In early 2021, I called a Vulpine customer who’d left a five-star review. I wanted to thank her and ask what she liked most. She said: “I almost didn’t buy. Your listing didn’t explain how it would help me. I only bought because a friend recommended you.”
That sentence haunted me. A customer who needed our product, who would have loved our product, who did love our product — almost didn’t buy because I hadn’t explained the value clearly enough.
My failure to sell wasn’t protecting customers from manipulation. It was preventing customers from finding solutions. The allergy I’d cultivated for fifteen years was hurting the people I was trying to help.
That reframe changed everything. Selling became an act of service: I have something that solves your problem, and my job is to make sure you know it exists, understand how it helps, and can access it easily.
What I Actually Learned
Selling is listening first. The best sales conversations I’ve had at Vulpine, at Startup Burgenland, and in my current work all start with questions, not pitches. What’s your problem? What have you tried? What does success look like? The answers tell me whether my product is relevant and how to frame it in terms the buyer cares about.
The ask is the easy part.
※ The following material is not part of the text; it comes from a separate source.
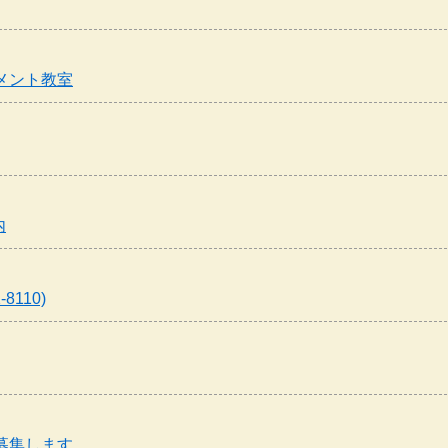
メント教室
内
110)
募集します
Everything before the ask is harder: understanding the customer’s problem, building trust, demonstrating competence, explaining value. If you do those well, “would you like to buy this?” is a natural conclusion, not an awkward intrusion.
Follow-up is where revenue lives. Most sales require multiple touchpoints. The first email goes unanswered. The second gets a brief reply. The third starts a conversation. The fourth closes the sale. I used to send one email and interpret silence as rejection. Now I follow up five times, because the data shows that most sales happen between the third and fifth contact.
The 70/30 rule is real. When I shifted my time allocation from mostly building to mostly selling, Vulpine’s revenue grew dramatically. The products didn’t get better — they were already good. The selling got better, which meant more people knew about the products that were already good.
The Daily Practice
Selling is a skill. Like every skill, it improves with boring consistency. Here’s my daily sales practice:
Morning (10 minutes): Review yesterday’s sales data. Note any customer inquiries that need response. Identify one outreach action for today.
Midday (30 minutes): Execute the outreach action. One email to a potential partner. One follow-up to a past inquiry. One new product listing optimization. One social media post about a customer success story.
Afternoon (15 minutes): Respond to all customer inquiries received today. Every inquiry is a potential sale, and response speed correlates directly with conversion rate.
Total daily sales time: 55 minutes. This modest investment, sustained over months, produces compound results that feel disproportionate. Not because any single action is powerful. Because the accumulation of consistent action is the mechanism by which sales pipelines fill.
The 15-Year Regret
I don’t often indulge in regret. But the fifteen years I spent avoiding sales is the one decision I’d reverse if I could.
If I’d learned to sell at 25 instead of 40, the consulting practice would have grown faster. The transition to product building would have been smoother. Vulpine would have reached profitability sooner. The frameworks I developed would have reached more people earlier.
The letter to my 25-year-old self starts with “learn to sell.” Not because it’s the most important skill. Because it’s the skill that multiplies all other skills. Technical excellence multiplied by zero sales ability equals zero revenue. Technical excellence multiplied by modest sales ability equals a business.
If you’re a technical founder reading this with the same allergy I had — the vague discomfort, the feeling that selling is somehow beneath you — I have one request.
Call one customer today. Ask them why they bought. Ask them what almost stopped them. Ask them what you could explain better. That conversation will teach you more about selling than any book, and it will feel nothing like the manipulation you’re afraid of.
It will feel like helping. Because that’s what selling is.